━━━ Records for this task

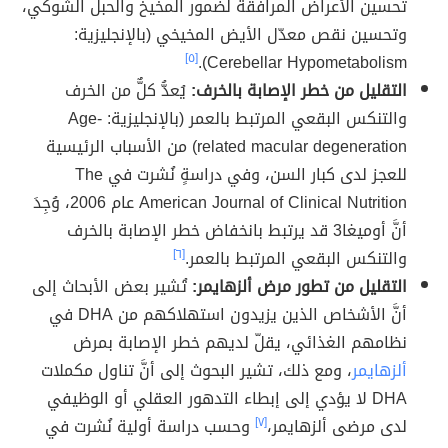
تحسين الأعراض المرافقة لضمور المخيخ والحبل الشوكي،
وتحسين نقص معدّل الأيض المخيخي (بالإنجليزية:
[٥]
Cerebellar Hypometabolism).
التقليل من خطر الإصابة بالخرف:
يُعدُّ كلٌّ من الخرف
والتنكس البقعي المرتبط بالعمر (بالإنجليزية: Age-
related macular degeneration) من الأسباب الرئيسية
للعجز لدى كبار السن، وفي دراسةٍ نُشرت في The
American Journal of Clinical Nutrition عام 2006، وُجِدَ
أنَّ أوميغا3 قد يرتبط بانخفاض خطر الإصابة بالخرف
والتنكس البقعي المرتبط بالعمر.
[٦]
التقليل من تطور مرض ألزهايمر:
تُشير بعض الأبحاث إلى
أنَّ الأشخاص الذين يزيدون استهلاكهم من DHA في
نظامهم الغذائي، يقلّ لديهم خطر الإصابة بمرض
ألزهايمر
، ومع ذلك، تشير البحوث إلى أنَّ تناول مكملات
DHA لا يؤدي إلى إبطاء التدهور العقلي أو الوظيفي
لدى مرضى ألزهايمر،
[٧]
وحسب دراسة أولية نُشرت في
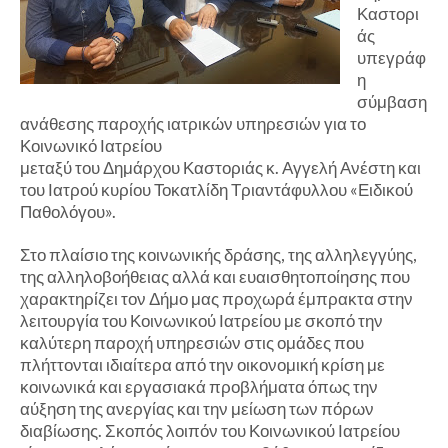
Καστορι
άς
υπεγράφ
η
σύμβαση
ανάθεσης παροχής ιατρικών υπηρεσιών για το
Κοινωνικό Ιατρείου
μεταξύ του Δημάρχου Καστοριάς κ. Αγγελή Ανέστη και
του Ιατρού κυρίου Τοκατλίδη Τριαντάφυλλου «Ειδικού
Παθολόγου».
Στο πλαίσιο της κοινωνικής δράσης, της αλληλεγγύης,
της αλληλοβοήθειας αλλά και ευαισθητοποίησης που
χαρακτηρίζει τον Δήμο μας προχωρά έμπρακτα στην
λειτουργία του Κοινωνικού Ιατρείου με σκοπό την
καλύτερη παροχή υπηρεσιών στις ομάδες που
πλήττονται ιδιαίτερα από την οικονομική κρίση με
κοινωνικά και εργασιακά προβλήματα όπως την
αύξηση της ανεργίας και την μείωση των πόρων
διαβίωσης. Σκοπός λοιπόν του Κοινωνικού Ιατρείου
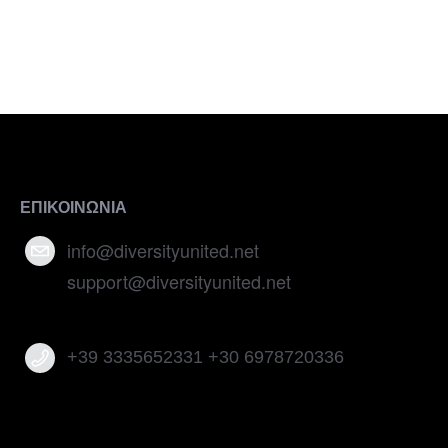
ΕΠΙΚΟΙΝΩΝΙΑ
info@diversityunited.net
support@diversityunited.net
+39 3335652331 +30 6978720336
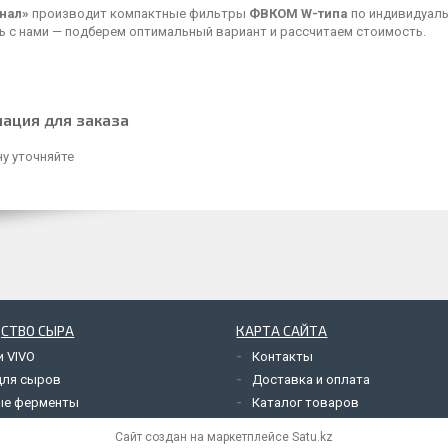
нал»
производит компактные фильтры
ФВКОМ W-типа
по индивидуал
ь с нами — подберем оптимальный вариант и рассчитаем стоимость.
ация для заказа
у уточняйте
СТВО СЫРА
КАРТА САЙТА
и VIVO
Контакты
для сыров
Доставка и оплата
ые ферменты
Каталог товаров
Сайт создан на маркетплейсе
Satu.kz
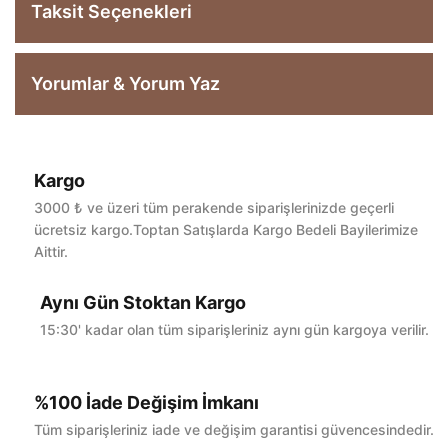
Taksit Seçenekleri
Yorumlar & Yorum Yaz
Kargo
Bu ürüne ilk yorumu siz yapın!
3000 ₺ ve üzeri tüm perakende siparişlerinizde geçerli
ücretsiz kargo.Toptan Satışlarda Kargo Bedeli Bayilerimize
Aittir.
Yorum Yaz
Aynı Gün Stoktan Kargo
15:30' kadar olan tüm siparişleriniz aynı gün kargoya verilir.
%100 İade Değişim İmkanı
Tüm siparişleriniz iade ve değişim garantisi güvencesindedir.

━━━━━━

● Task to carry out
Search the lines above for the string "diversityunited" and copy each line that has it.

● Result of the exercise
info@diversityunited.net
support@diversityunited.net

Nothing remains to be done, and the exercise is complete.